Além disso, continua o Maisfutebol, e centrando nas perdas de tempo, em lançamentos e pontapés de baliza o jogador só tem 5 segundos para colocar a bola a rolar. Se não o dizer, a posse de bola passa para o outro lado.

Nas lesões: se a equipa médica entrar, o jogador só volta a entrar depois de estar um minuto fora, e na primeira paragem (exceptuando os guarda-redes, colisões entre dois colegas de equipa, lesões na cabeça, ou quem vai marcar um penálti).

O video-árbitro terá funções mais amplas: segundo amarelo e cantos passam a estar na lista do VAR.

1 minuto fora (ou mais?)

Voltando ao contexto da perda de tempo, mas nas substituições: se o jogador demorar mais de 10 segundos para sair (e pela linha mais próxima, como já acontecia), quem entrar vai ter de esperar um minuto fora de campo.

A equipa em causa fica com menos um jogador, durante esse minuto.

Aliás, essa mudança já foi aplicada. Aconteceu no jogo particular entre Islândia e Japão.

Um jogador da Islândia demorou mais de 10 segundos para sair – e o seu compatriota já não entrou.

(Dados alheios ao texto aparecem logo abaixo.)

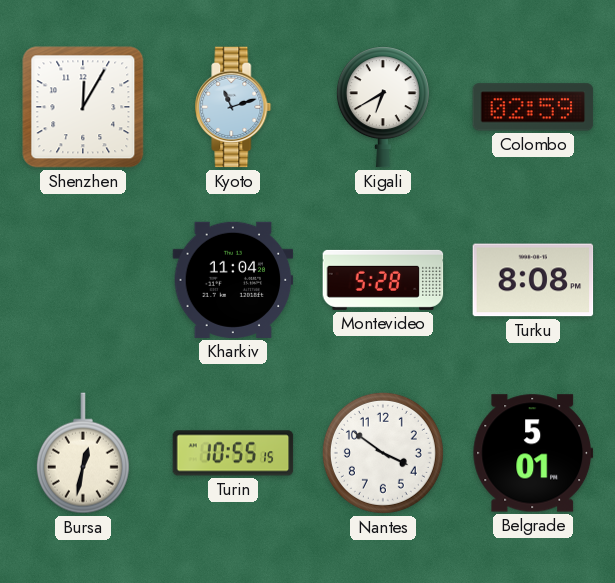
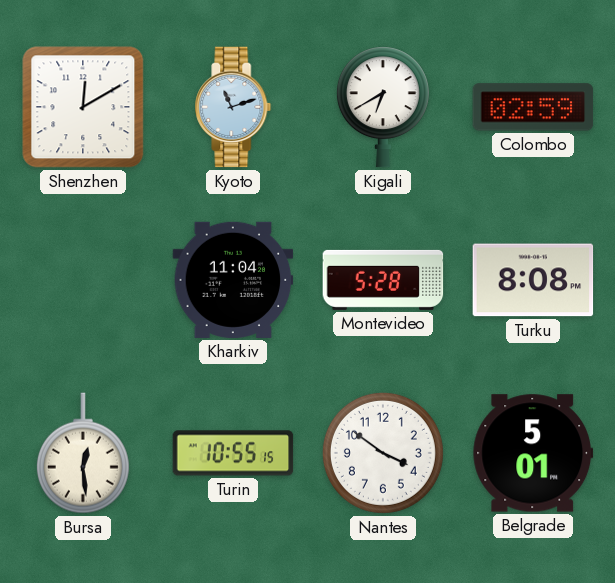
Shenzhen: 12:05 -> 12:10
Bursa: 12:32 -> 12:29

A Islândia ficou com 10 jogadores em campo e o Japão aproveitou: marcou o único golo do encontro, vencendo por 1-0.

No entanto…não passou propriamente 1 minuto.

Analisando ao pormenor o vídeo acima, verificamos que passou 1m16s desde que o jogo recomeçou até ao momento em que a bola entrou na baliza da Islândia. E a Islândia continuava com 10 jogadores em campo.

Algo falhou. Ou a equipa técnica da Islândia não estava atenta, ou a equipa de arbitragem esqueceu-se do cronómetro.